* _Requirement_
All pictures should be dropped, and only the lines from the top of the entries below through the line containing "PDF, previsto terminar em 30 de junho numa" repeated exactly, both ends included.

* _Page images and extracted text_
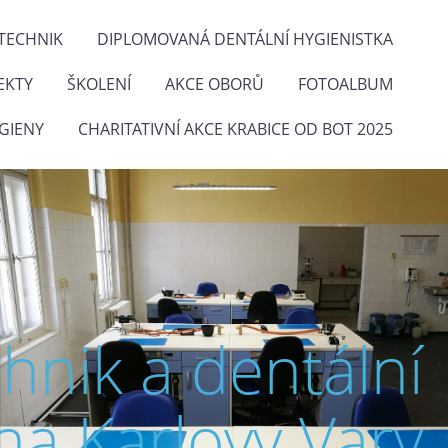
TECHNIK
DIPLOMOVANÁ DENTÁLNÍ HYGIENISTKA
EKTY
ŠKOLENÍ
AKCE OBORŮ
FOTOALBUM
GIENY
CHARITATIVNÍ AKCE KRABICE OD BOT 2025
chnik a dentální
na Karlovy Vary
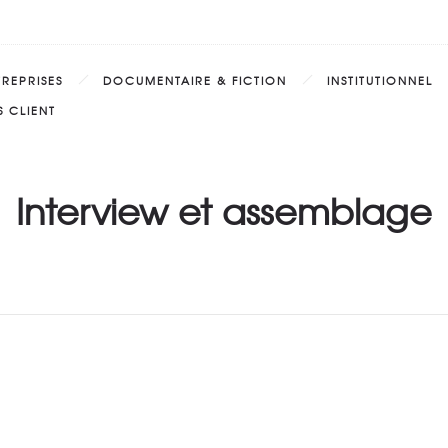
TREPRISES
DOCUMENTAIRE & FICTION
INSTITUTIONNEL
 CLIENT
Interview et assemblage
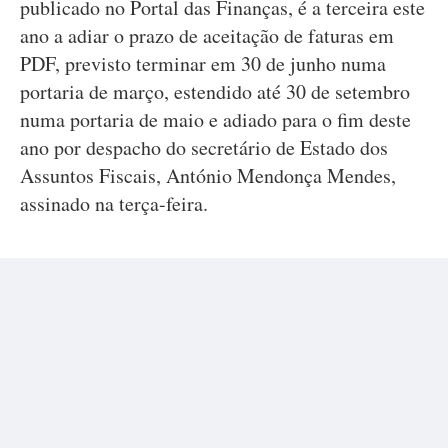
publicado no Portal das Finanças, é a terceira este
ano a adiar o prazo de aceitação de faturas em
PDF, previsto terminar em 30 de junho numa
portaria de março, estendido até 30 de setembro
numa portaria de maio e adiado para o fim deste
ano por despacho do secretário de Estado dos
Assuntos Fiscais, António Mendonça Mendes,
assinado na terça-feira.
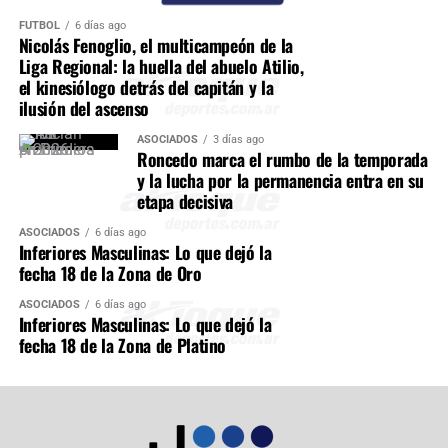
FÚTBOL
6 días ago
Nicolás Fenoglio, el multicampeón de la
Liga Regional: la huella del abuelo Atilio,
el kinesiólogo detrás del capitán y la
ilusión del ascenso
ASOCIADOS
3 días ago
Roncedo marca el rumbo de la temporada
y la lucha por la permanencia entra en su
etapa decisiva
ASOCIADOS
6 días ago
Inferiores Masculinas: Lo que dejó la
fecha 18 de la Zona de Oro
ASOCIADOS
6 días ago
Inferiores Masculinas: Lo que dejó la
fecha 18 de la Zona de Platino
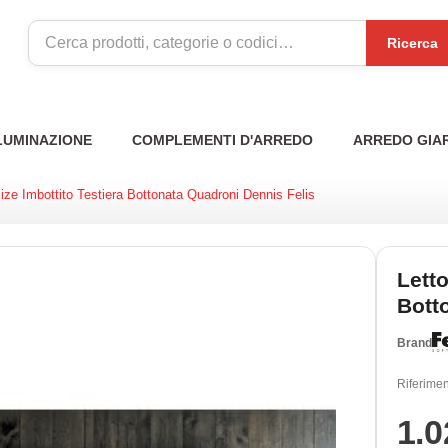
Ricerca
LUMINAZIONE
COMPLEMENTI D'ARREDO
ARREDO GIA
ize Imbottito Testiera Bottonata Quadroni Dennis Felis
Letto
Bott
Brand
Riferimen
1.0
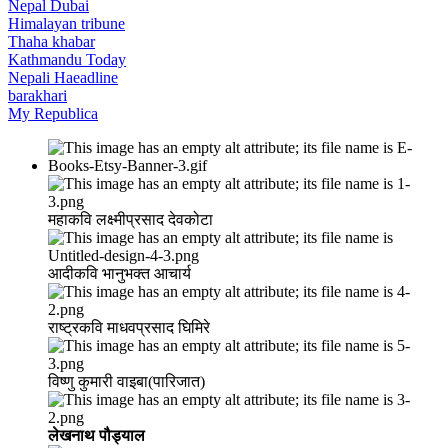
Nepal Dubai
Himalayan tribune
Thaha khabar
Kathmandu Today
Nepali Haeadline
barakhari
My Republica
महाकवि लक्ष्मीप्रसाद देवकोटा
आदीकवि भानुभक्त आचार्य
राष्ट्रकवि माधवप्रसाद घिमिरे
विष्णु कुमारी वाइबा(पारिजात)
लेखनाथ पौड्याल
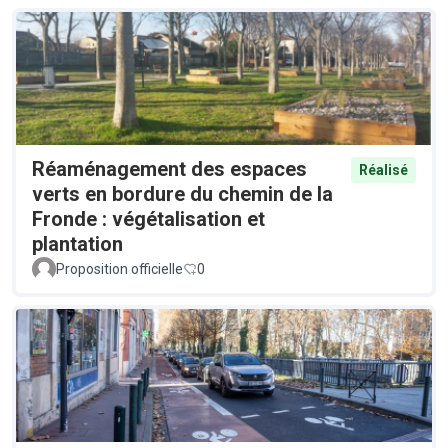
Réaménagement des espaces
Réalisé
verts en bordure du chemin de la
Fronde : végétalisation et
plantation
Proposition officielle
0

* _Exercise solution_
TECHNIK
DIPLOMOVANÁ DENTÁLNÍ HYGIENISTKA
EKTY
ŠKOLENÍ
AKCE OBORŮ
FOTOALBUM
GIENY
CHARITATIVNÍ AKCE KRABICE OD BOT 2025
chnik a dentální
na Karlovy Vary
TREPRISES
DOCUMENTAIRE & FICTION
INSTITUTIONNEL
 CLIENT
Interview et assemblage
publicado no Portal das Finanças, é a terceira este
ano a adiar o prazo de aceitação de faturas em
PDF, previsto terminar em 30 de junho numa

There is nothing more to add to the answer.